Aan de basis van dit onderzoek staan vier hypotheses:

·         Participanten zullen een bedrijf als menselijker ervaren wanneer op hun social media pagina een menselijke aanwezigheid is en geen organisatorische aanwezigheid.

·         Participanten zullen hun relatie met het bedrijf als prettiger ervaren wanneer op hun social media pagina een menselijke aanwezigheid is en geen organisatorische aanwezigheid.

·         Participanten zullen meer geneigd zijn om dialogen met een bedrijf aan te gaan wanneer op hun social media pagina een menselijke aanwezigheid is en geen organisatorische aanwezigheid.

·         Participanten zullen meer geneigd zijn om positieve mond tot mond reclame voor een bedrijf te maken wanneer op hun social media pagina een menselijke aanwezigheid is en geen organisatorische aanwezigheid.

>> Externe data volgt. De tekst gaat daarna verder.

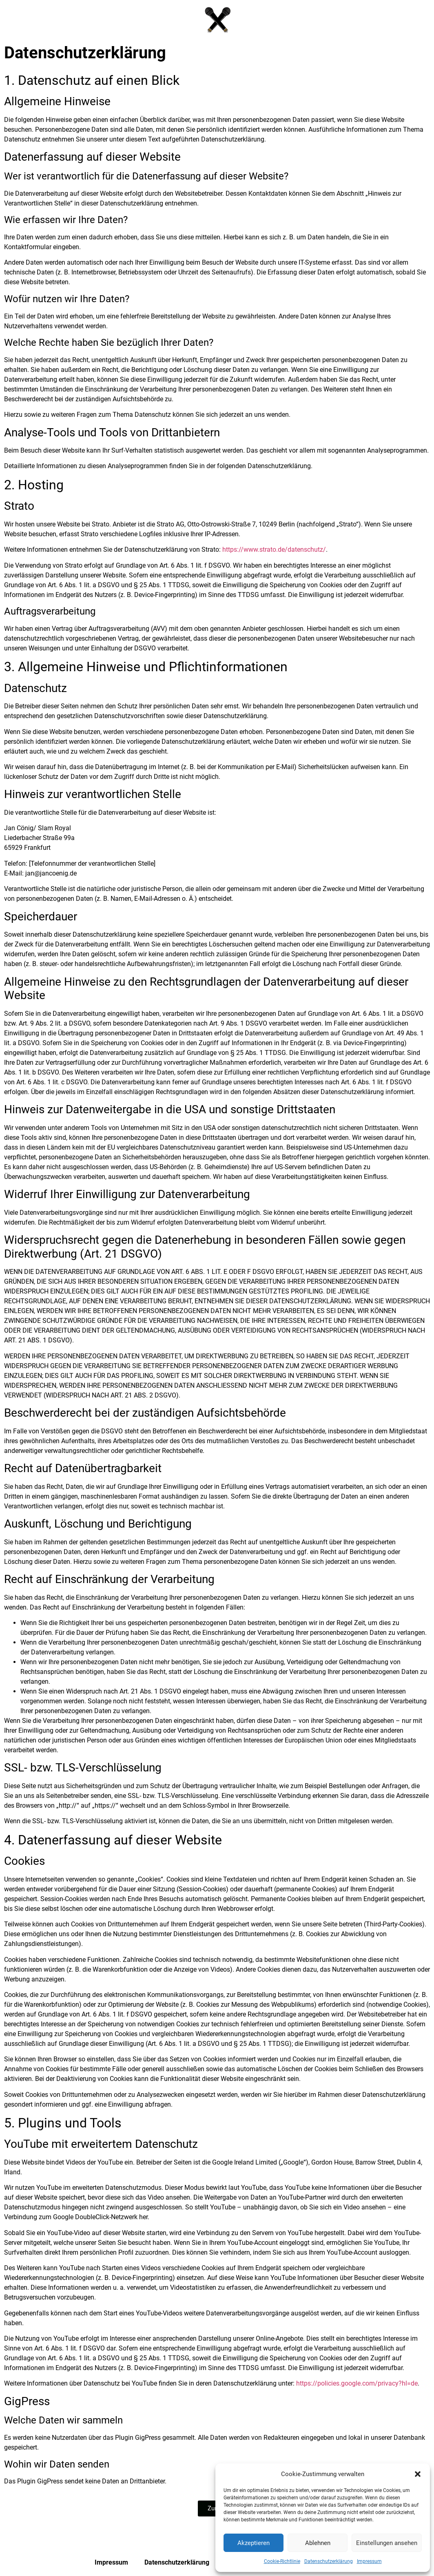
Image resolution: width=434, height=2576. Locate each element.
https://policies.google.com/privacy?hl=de (357, 2383)
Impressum (369, 2561)
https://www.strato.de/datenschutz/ (274, 549)
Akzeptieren (253, 2543)
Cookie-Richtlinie (282, 2561)
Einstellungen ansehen (386, 2543)
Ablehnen (317, 2543)
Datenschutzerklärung (328, 2561)
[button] (418, 2474)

Voor het onderzoek werden vier verschillende Twitter-accounts gestart: een account met menselijke aanwezigheid voor een non-profitbedrijf, een account met organisatorische aanwezigheid voor een non-profitbedrijf, een account met menselijke aanwezigheid voor een profitbedrijf en een account met organisatorische aanwezigheid voor een profitbedrijf. Op zowel de accounts met menselijke als organisatorische aanwezigheid werden berichten geplaatst over bijvoorbeeld recente gebeurtenissen binnen het bedrijf, nieuwe aangeboden producten en reacties van andere Twitter-gebruikers. Het enige verschil tussen de accounts was dat degenen met menselijke aanwezigheid een naam en foto van een persoon bevatten.

 

De invloed van menselijke aanwezigheid
Voor het onderzoek werd een enquête afgenomen bij veertig Amerikaanse journalistiek-studenten; 31 vrouwen en 9 mannen tussen de 20 en 22 jaar. Zij werden ieder blootgesteld aan één willekeurige Twitter-account, waarna ze een vragenlijst invulden over de manier waarop ze dit account ervaarden.

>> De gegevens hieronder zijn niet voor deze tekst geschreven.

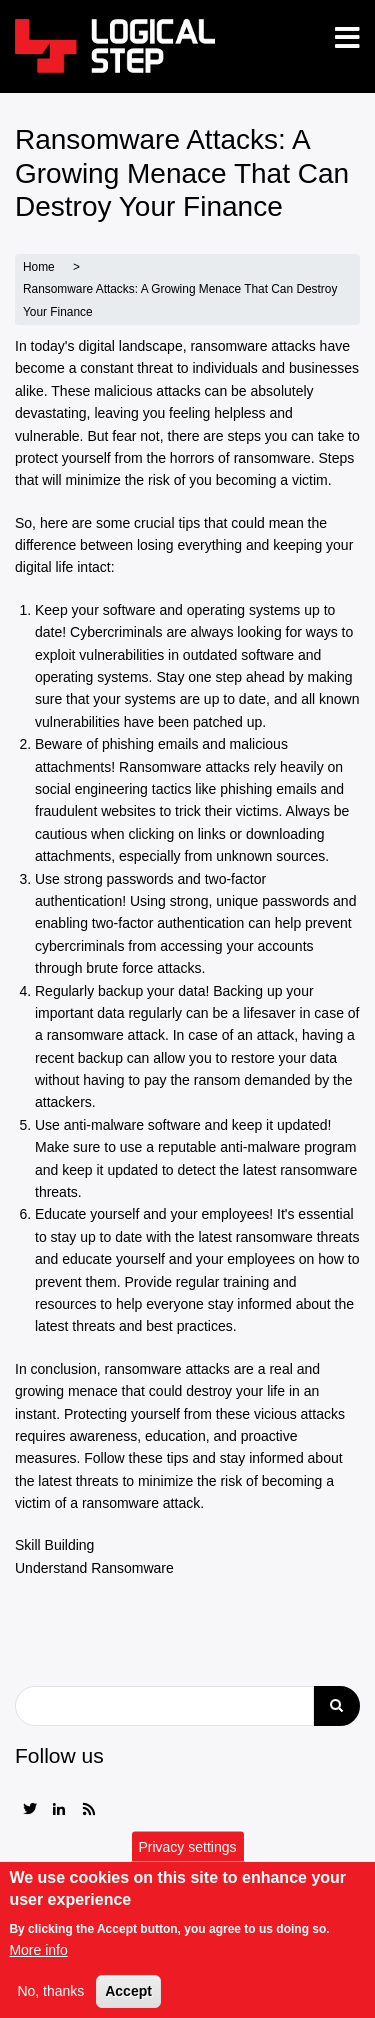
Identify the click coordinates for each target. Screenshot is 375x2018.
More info (38, 1962)
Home (39, 267)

De eerstgenoemde hypothese dat participanten hun relatie met het bedrijf als prettiger zullen ervaren wanneer op hun social media pagina een menselijke aanwezigheid is en geen organisatorische aanwezigheid wordt door de resultaten van het onderzoek ondersteund. Ook de tweede hypothese dat participanten hun relatie met het bedrijf als prettiger ervaren wanneer op hun social media pagina een menselijke aanwezigheid is en geen organisatorische aanwezigheid werd door de resultaten van het onderzoek ondersteund.

De derde hypothese dat participanten meer geneigd zijn om dialogen met een bedrijf aan te gaan wanneer op hun social media pagina een menselijke aanwezigheid is en geen organisatorische aanwezigheid werd niet door de resultaten van het onderzoek ondersteund. De vierde hypothese dat participanten meer geneigd zullen zijn om positieve mond tot mond reclame voor een bedrijf te maken wanneer op hun social media pagina een menselijke aanwezigheid is en geen organisatorische aanwezigheid werd wel door de resultaten van het onderzoek ondersteund.

Concluderend kan worden gesteld dat een menselijke aanwezigheid op social media sites voor bedrijven van belang kan zijn wanneer het gaat om de tevredenheid van hun klanten. Interessant is overigens ook dat de pagina’s profitorganisaties vaker werden waargenomen als menselijk dan de pagina’s van non-profitorganisaties. Wellicht zal de social media-strategie dan ook per bedrijf moeten worden aangepast.

 

Customer magazines: Effects of commerciality on readers’ reactions (van Reijmersdal, Neijens & Smit)

 

Dit onderzoek legt de focus op de effecten van de commercialiteit van customer magazines op de reactie van lezers.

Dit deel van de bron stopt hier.